# Exercise aim
Reproduce the records word for word, from the first line to the line containing "Mundon Church".

# Recorded data
========================================================================

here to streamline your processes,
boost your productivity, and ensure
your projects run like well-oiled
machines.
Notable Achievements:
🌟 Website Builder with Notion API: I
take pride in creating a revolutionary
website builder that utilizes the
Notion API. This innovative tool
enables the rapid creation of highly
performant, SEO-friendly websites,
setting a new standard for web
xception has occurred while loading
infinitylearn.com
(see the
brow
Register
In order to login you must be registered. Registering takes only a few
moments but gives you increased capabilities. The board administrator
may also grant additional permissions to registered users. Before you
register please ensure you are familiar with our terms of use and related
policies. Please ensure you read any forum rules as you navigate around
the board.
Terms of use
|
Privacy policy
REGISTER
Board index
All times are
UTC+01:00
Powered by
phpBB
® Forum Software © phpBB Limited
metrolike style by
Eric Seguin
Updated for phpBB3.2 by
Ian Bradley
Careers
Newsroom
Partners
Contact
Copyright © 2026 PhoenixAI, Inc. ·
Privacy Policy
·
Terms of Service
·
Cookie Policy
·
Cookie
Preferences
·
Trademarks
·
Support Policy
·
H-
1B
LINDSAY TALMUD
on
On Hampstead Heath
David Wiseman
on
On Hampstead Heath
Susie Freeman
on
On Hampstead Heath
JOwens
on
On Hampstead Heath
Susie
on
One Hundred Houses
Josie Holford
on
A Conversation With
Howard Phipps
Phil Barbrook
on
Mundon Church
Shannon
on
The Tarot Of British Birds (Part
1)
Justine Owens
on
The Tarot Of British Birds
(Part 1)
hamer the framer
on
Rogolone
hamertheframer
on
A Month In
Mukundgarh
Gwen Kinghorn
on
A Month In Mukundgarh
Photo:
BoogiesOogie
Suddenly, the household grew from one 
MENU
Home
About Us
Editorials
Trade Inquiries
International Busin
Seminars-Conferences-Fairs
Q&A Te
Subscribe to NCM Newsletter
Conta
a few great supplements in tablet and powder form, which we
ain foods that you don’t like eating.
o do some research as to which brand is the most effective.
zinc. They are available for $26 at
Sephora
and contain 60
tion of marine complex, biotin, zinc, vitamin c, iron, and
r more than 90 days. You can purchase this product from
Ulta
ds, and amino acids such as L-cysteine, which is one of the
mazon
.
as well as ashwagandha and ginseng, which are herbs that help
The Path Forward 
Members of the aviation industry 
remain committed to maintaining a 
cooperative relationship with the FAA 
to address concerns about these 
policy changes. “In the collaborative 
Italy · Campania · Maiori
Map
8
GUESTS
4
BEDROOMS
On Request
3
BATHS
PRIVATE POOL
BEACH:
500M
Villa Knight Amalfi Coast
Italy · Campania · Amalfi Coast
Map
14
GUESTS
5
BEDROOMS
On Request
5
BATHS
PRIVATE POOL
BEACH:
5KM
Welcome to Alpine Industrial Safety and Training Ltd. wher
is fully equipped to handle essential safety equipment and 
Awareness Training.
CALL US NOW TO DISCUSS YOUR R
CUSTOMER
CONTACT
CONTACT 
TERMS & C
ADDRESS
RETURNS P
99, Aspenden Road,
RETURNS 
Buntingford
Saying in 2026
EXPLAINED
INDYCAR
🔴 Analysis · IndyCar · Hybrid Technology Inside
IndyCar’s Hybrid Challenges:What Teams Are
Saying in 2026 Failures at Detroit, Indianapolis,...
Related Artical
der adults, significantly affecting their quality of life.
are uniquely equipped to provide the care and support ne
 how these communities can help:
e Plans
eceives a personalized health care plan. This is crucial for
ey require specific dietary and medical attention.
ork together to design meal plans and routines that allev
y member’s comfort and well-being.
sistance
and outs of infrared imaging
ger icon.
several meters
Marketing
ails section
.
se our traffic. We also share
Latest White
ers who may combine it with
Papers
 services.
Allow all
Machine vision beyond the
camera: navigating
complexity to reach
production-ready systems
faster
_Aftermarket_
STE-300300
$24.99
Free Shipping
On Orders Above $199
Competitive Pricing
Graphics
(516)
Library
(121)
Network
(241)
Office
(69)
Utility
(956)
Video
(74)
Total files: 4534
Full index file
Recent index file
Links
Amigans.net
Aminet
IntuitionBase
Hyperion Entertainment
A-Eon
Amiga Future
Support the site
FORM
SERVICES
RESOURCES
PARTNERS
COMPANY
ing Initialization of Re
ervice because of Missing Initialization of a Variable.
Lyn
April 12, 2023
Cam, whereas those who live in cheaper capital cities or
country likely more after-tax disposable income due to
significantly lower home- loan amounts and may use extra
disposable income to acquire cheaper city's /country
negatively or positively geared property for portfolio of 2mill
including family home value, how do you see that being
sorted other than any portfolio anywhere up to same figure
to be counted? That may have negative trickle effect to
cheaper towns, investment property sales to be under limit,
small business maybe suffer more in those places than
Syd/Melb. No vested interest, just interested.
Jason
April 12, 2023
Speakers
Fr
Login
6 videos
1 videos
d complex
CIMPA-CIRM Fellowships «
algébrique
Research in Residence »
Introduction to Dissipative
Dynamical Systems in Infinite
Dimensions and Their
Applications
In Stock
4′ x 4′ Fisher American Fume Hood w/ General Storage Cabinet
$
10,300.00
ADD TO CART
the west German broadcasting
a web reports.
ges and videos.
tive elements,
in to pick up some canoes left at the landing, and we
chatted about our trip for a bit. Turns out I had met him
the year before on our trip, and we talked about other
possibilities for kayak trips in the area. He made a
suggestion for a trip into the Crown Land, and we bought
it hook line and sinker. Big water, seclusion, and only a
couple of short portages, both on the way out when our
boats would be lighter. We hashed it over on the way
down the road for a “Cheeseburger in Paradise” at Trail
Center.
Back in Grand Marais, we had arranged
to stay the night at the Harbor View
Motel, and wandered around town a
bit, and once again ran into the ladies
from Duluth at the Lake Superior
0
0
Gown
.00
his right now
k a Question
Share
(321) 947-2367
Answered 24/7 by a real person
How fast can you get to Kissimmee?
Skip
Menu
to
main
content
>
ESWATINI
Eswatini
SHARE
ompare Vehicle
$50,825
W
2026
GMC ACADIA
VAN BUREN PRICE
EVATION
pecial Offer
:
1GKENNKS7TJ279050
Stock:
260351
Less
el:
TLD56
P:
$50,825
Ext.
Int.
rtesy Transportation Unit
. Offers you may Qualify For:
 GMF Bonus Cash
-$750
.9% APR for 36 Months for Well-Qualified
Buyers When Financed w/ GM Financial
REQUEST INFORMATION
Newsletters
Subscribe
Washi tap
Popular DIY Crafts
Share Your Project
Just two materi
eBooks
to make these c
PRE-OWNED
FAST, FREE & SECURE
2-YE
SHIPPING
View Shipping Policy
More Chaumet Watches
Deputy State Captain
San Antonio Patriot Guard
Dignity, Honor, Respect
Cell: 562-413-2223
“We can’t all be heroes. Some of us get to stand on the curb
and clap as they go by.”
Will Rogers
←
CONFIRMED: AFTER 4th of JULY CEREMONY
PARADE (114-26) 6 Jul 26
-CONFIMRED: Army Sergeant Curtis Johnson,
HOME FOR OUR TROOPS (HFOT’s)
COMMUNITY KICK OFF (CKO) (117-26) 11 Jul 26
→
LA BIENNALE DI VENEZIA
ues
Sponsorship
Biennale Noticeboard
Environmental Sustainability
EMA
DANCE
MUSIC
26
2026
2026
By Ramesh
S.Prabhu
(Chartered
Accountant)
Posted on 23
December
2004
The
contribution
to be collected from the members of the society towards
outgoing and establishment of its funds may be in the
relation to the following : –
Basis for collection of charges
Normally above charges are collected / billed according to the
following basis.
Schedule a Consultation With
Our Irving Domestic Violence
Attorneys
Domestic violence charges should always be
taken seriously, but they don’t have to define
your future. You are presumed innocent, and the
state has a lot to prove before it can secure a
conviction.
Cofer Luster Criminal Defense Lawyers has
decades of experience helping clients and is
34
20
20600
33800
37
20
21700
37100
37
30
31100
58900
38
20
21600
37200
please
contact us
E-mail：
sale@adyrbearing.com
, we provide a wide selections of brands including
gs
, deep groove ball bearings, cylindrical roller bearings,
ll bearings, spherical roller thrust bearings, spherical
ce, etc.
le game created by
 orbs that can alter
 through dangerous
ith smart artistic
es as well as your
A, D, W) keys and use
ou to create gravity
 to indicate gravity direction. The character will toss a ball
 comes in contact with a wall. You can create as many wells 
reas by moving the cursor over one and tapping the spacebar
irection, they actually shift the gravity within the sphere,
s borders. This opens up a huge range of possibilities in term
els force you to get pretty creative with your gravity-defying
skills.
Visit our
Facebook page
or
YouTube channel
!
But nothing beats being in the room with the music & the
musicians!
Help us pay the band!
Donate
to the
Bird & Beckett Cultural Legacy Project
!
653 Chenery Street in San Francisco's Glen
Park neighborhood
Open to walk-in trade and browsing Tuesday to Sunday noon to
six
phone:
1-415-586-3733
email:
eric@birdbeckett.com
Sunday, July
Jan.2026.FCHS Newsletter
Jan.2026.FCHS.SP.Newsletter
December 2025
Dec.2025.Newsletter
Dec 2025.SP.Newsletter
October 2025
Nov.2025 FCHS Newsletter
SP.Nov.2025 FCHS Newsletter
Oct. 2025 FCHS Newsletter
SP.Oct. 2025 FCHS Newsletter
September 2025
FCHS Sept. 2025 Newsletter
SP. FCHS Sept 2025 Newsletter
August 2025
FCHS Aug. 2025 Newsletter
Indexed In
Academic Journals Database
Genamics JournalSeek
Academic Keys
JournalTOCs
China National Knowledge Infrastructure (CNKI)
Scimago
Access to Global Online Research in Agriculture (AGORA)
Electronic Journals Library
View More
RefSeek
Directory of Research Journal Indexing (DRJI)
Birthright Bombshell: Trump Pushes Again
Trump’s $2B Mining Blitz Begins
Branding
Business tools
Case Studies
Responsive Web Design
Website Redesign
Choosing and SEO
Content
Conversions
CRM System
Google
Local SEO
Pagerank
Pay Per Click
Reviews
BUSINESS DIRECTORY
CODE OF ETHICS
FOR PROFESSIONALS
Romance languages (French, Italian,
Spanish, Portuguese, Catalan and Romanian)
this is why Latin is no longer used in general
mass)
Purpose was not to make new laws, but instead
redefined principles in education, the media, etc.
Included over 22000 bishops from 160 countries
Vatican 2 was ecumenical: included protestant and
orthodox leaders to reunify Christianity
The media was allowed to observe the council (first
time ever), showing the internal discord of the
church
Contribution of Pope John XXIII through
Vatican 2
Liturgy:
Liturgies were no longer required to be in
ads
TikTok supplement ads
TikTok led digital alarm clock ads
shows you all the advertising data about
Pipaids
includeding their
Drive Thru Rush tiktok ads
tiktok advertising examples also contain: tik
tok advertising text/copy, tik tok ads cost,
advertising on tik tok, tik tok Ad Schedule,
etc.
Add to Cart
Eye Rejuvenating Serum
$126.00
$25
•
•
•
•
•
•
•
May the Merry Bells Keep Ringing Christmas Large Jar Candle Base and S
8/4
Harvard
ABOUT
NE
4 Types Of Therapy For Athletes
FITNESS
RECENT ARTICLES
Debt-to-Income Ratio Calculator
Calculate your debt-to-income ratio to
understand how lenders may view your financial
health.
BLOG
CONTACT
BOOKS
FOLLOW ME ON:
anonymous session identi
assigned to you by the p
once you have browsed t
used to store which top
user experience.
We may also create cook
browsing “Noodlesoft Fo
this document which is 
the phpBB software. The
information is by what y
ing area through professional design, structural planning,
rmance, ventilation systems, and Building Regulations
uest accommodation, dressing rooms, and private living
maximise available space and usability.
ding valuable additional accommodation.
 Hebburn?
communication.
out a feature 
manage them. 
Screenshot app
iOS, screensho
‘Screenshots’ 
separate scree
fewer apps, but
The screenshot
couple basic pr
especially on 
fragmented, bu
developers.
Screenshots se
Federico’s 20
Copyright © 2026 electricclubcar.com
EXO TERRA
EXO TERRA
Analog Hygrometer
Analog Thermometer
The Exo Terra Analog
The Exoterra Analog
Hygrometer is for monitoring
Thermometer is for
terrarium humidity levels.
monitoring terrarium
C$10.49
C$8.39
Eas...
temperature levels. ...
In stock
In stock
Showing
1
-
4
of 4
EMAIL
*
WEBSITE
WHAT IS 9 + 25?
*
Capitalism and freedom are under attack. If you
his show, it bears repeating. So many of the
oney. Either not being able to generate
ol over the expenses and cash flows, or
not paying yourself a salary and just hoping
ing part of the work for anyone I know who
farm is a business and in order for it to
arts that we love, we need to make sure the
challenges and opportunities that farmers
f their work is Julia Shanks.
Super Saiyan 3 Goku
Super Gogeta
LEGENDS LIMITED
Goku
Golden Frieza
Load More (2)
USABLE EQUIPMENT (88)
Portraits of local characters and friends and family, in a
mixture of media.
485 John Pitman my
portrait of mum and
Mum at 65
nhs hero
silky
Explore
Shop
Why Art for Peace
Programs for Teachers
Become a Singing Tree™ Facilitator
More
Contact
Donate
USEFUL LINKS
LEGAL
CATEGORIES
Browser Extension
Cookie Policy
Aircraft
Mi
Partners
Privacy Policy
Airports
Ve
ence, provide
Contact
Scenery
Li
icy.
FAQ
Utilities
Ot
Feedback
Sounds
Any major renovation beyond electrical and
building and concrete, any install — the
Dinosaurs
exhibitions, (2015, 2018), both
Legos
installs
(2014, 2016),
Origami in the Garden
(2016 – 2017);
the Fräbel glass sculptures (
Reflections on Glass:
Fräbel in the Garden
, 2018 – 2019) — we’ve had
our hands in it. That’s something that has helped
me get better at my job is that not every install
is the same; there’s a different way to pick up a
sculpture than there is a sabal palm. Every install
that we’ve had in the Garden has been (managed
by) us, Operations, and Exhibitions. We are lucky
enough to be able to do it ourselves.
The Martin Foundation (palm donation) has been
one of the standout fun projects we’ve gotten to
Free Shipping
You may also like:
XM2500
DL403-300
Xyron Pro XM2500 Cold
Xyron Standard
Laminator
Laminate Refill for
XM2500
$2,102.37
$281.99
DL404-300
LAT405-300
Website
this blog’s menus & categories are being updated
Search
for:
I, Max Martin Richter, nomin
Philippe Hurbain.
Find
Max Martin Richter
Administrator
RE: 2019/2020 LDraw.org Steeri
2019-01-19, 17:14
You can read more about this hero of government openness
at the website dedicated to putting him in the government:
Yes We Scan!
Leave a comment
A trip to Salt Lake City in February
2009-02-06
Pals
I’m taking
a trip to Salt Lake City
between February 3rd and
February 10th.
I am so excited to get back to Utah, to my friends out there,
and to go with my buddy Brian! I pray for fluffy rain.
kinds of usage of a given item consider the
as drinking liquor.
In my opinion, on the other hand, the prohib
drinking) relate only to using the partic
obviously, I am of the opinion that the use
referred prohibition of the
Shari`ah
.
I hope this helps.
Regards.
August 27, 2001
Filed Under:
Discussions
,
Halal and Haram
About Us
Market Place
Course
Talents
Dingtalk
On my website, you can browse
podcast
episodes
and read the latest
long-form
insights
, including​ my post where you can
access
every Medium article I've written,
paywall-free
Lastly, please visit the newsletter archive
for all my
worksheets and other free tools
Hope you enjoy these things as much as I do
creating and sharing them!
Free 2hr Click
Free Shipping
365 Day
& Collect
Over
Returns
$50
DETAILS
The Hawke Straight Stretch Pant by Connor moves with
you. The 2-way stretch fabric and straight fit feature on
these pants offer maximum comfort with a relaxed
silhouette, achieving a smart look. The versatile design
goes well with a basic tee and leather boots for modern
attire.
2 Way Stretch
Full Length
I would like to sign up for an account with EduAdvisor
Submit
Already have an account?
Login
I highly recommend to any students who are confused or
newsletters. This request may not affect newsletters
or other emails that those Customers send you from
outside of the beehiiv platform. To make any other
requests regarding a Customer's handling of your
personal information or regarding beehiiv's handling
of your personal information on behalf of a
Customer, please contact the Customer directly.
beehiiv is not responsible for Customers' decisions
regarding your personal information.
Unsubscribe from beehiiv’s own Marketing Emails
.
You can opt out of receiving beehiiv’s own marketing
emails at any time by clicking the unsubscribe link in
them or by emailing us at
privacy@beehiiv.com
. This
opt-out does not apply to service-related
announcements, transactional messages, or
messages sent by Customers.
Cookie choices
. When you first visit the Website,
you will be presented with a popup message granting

========================================================================

# The answer
here to streamline your processes,
boost your productivity, and ensure
your projects run like well-oiled
machines.
Notable Achievements:
🌟 Website Builder with Notion API: I
take pride in creating a revolutionary
website builder that utilizes the
Notion API. This innovative tool
enables the rapid creation of highly
performant, SEO-friendly websites,
setting a new standard for web
xception has occurred while loading
infinitylearn.com
(see the
brow
Register
In order to login you must be registered. Registering takes only a few
moments but gives you increased capabilities. The board administrator
may also grant additional permissions to registered users. Before you
register please ensure you are familiar with our terms of use and related
policies. Please ensure you read any forum rules as you navigate around
the board.
Terms of use
|
Privacy policy
REGISTER
Board index
All times are
UTC+01:00
Powered by
phpBB
® Forum Software © phpBB Limited
metrolike style by
Eric Seguin
Updated for phpBB3.2 by
Ian Bradley
Careers
Newsroom
Partners
Contact
Copyright © 2026 PhoenixAI, Inc. ·
Privacy Policy
·
Terms of Service
·
Cookie Policy
·
Cookie
Preferences
·
Trademarks
·
Support Policy
·
H-
1B
LINDSAY TALMUD
on
On Hampstead Heath
David Wiseman
on
On Hampstead Heath
Susie Freeman
on
On Hampstead Heath
JOwens
on
On Hampstead Heath
Susie
on
One Hundred Houses
Josie Holford
on
A Conversation With
Howard Phipps
Phil Barbrook
on
Mundon Church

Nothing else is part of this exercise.